Wouldn’t it be possible to statistically compare the dictionaries from the Wikipedia corups of no/da and extract a list of possibly unique words for each (quite frequent in one, not in the other), then wash this list (I could help being native Norwegian) to generate a disambiguation dictionary for use in a 2nd pass in case you end up with “no” and “da” as 1st and 2nd candidate?
Also, I’m not happy with “no”"zh” detection. A text with majority of chinese characters and some few names (capitalized first letter) gets classified as Norwegian with 0.99999… and by changin only one letter typically a ‘sen’ trigram into something else, can flip it around to being “zh”. Looks as if Norwegian ‘-en’ and ‘-sen’ are so frequent that they dominate the choice, and that there are not enough bigram and trigram combinations for chinese to match most texts, so the profiles for chinese should be larger? And to me it makes sense that if, say >50% of the characters in a text are chinese, the text is tagged as chinese.
> Wouldn’t it be possible to statistically compare the dictionaries from the Wikipedia corups of no/da and extract a list of possibly unique words for each (quite frequent in one, not in the other), then wash this list (I could help being native Norwegian) to generate a disambiguation dictionary for use in a 2nd pass in case you end up with “no” and “da” as 1st and 2nd candidate?

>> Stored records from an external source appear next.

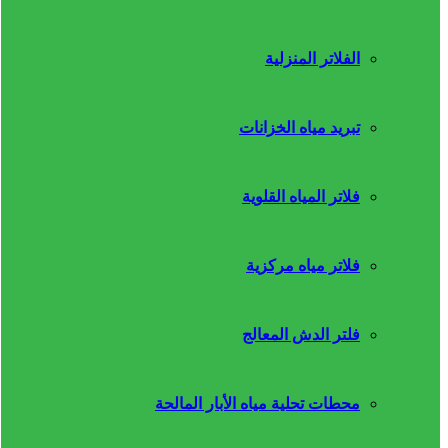
الفلاتر المنزلية
تبريد مياه الخزانات
فلاتر المياه القلوية
فلاتر مياه مركزية
فلتر الدش المعالج
محطات تحلية مياه الأبار المالحة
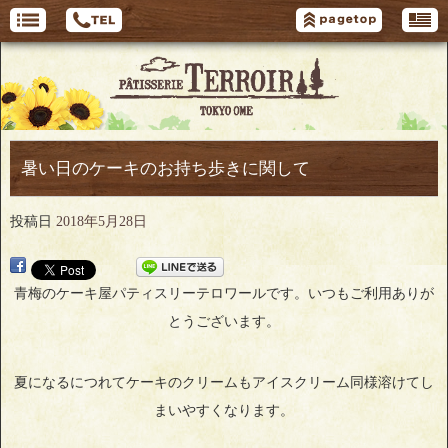
暑い日のケーキのお持ち歩きに関して
投稿日
2018年5月28日
青梅のケーキ屋パティスリーテロワールです。いつもご利用ありが
とうございます。
夏になるにつれてケーキのクリームもアイスクリーム同様溶けてし
まいやすくなります。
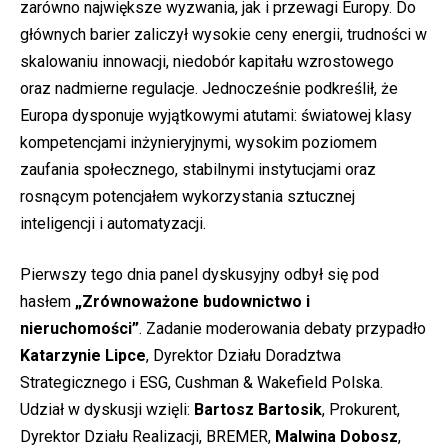
zarówno największe wyzwania, jak i przewagi Europy. Do
głównych barier zaliczył wysokie ceny energii, trudności w
skalowaniu innowacji, niedobór kapitału wzrostowego
oraz nadmierne regulacje. Jednocześnie podkreślił, że
Europa dysponuje wyjątkowymi atutami: światowej klasy
kompetencjami inżynieryjnymi, wysokim poziomem
zaufania społecznego, stabilnymi instytucjami oraz
rosnącym potencjałem wykorzystania sztucznej
inteligencji i automatyzacji.
Pierwszy tego dnia panel dyskusyjny odbył się pod
hasłem
„Zrównoważone budownictwo i
nieruchomości”
. Zadanie moderowania debaty przypadło
Katarzynie Lipce
, Dyrektor Działu Doradztwa
Strategicznego i ESG, Cushman & Wakefield Polska.
Udział w dyskusji wzięli:
Bartosz Bartosik
, Prokurent,
Dyrektor Działu Realizacji, BREMER,
Malwina Dobosz
,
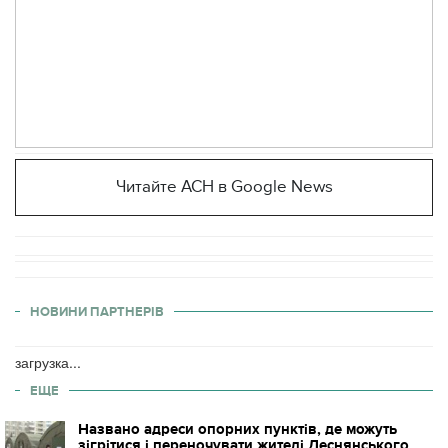
Читайте АСН в Google News
НОВИНИ ПАРТНЕРІВ
загрузка...
ЕЩЕ
Названо адреси опорних пунктів, де можуть
зігрітися і переночувати жителі Деснянського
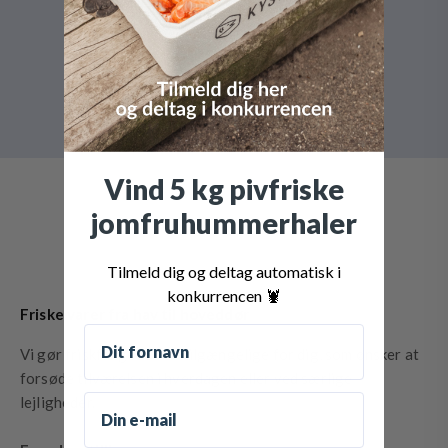
Levering lige til døren
Leveres kølet i flamingokasse med masser af is
Vind 5 kg pivfriske
jomfruhummerhaler
Tilmeld dig og deltag automatisk i
konkurrencen 🦞
Friske varer fra hav til hoveddør
Fornavn
Vi gør friskfangede fisk tilgængelige for dig, som ønsker at
forsøde tilværelsen i hverdagen eller ved særlige
Email
lejligheder.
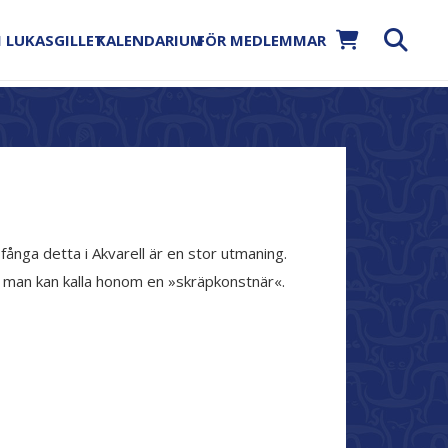
 LUKASGILLET
KALENDARIUM
FÖR MEDLEMMAR
 fånga detta i Akvarell är en stor utmaning.
a, man kan kalla honom en »skräpkonstnär«.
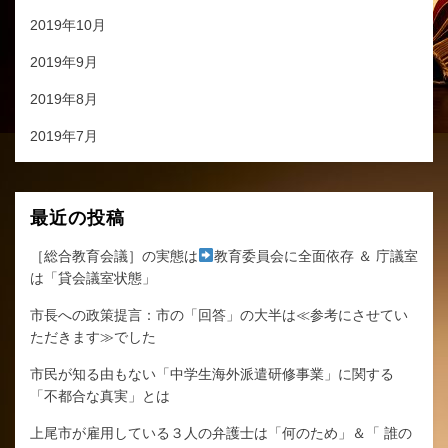
2019年10月
2019年9月
2019年8月
2019年7月
最近の投稿
［総合教育会議］の実態は
教育委員会に全面依存 ＆ 庁議室
は「貸会議室状態」
市長への政策提言：市の「回答」の大半は≪参考にさせてい
ただきます≫でした
市民が知る由もない「中学生海外派遣研修事業」に関する
「不都合な真実」とは
上尾市が雇用している３人の弁護士は「何のため」＆「 誰の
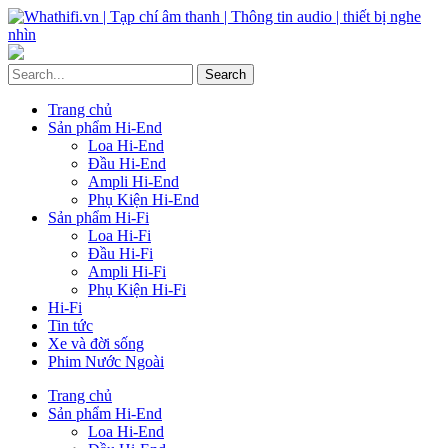
Trang chủ
Sản phẩm Hi-End
Loa Hi-End
Đầu Hi-End
Ampli Hi-End
Phụ Kiện Hi-End
Sản phẩm Hi-Fi
Loa Hi-Fi
Đầu Hi-Fi
Ampli Hi-Fi
Phụ Kiện Hi-Fi
Hi-Fi
Tin tức
Xe và đời sống
Phim Nước Ngoài
Trang chủ
Sản phẩm Hi-End
Loa Hi-End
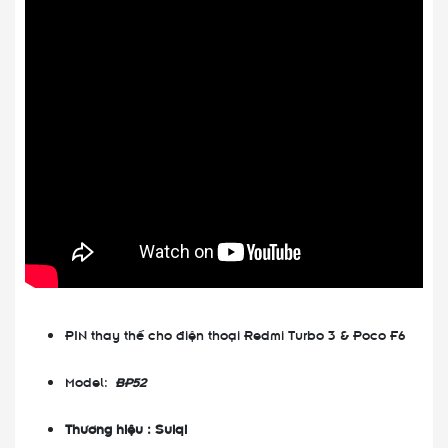
PIN thay thế cho điện thoại Redmi Turbo 3 & Poco F6
Model:
BP52
Thương hiệu : Suiqi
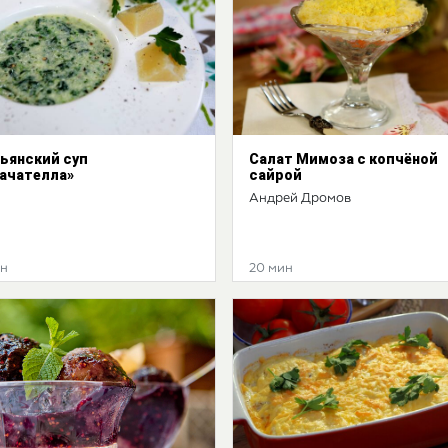
ьянский суп
Салат Мимоза с копчёной
ачателла»
сайрой
Андрей Дромов
ин
20 мин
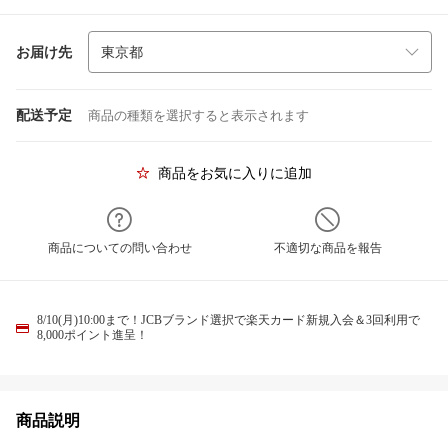
お届け先
配送予定
商品の種類を選択すると表示されます
商品をお気に入りに追加
商品についての問い合わせ
不適切な商品を報告
8/10(月)10:00まで！JCBブランド選択で楽天カード新規入会＆3回利用で
8,000ポイント進呈！
商品説明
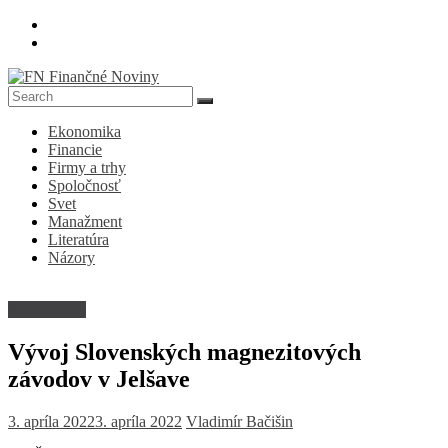
Skip
to
content
FN
Ekonomika
Finančné
Financie
Noviny
Firmy a trhy
Spoločnosť
Denník
Svet
o
Manažment
ekonomike
Literatúra
a
Názory
spoločnosti
Firmy a trhy
Vývoj Slovenských magnezitových
závodov v Jelšave
3. apríla 2022
3. apríla 2022
Vladimír Bačišin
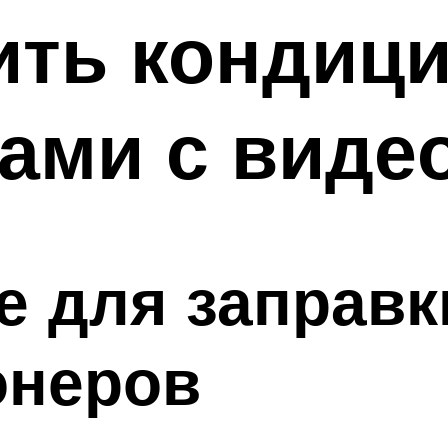
ить кондиц
ами с виде
е для заправк
онеров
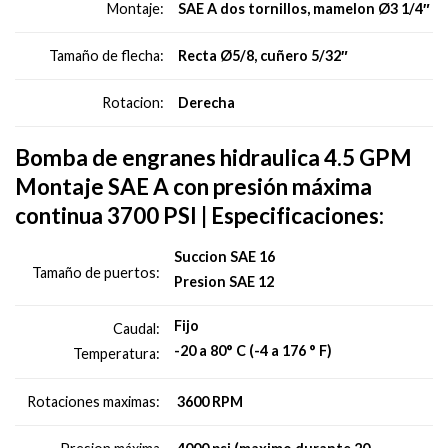
SAE A dos tornillos, mamelon Ø3 1/4″
Montaje:
Recta Ø5/8, cuñero 5/32″
Tamaño de flecha:
Derecha
Rotacion:
Bomba de engranes hidraulica 4.5 GPM
Montaje SAE A con presión máxima
continua 3700 PSI | Especificaciones:
Succion SAE 16
Tamaño de puertos:
Presion SAE 12
Fijo
Caudal:
-20 a 80° C (-4 a 176 ° F)
Temperatura:
3600 RPM
Rotaciones maximas:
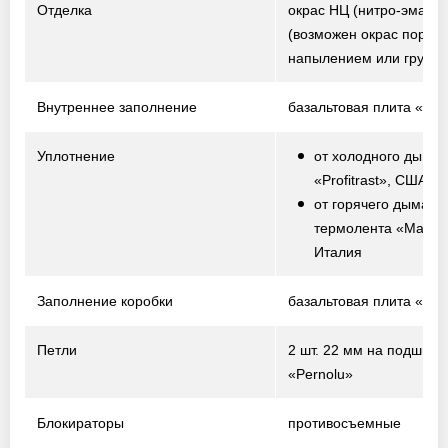
Отделка
окрас НЦ (нитро-эмаль)
(возможен окрас порош
напылением или грунто
Внутреннее заполнение
базальтовая плита «Te
Уплотнение
от холодного дыма 
«Profitrast», США
от горячего дыма –
термолента «Marvo
Италия
Заполнение коробки
базальтовая плита «Te
Петли
2 шт. 22 мм на подшипн
«Pernolu»
Блокираторы
противосъемные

Word features are very sparse, so I guess it needs very huge dictionary for a effective detector.
> Also, I’m not happy with “no””zh” detection. A text with majority of chinese characters and some few names (capitalized first letter) gets classified as Norwegian with 0.99999… and by changin only one letter typically a ‘sen’ trigram into something else, can flip it around to being “zh”.
Though I cannot guess surely without seeing the actual data,
it may have different distributions from training data.
I guess it may need some preprocessing according to features of the text.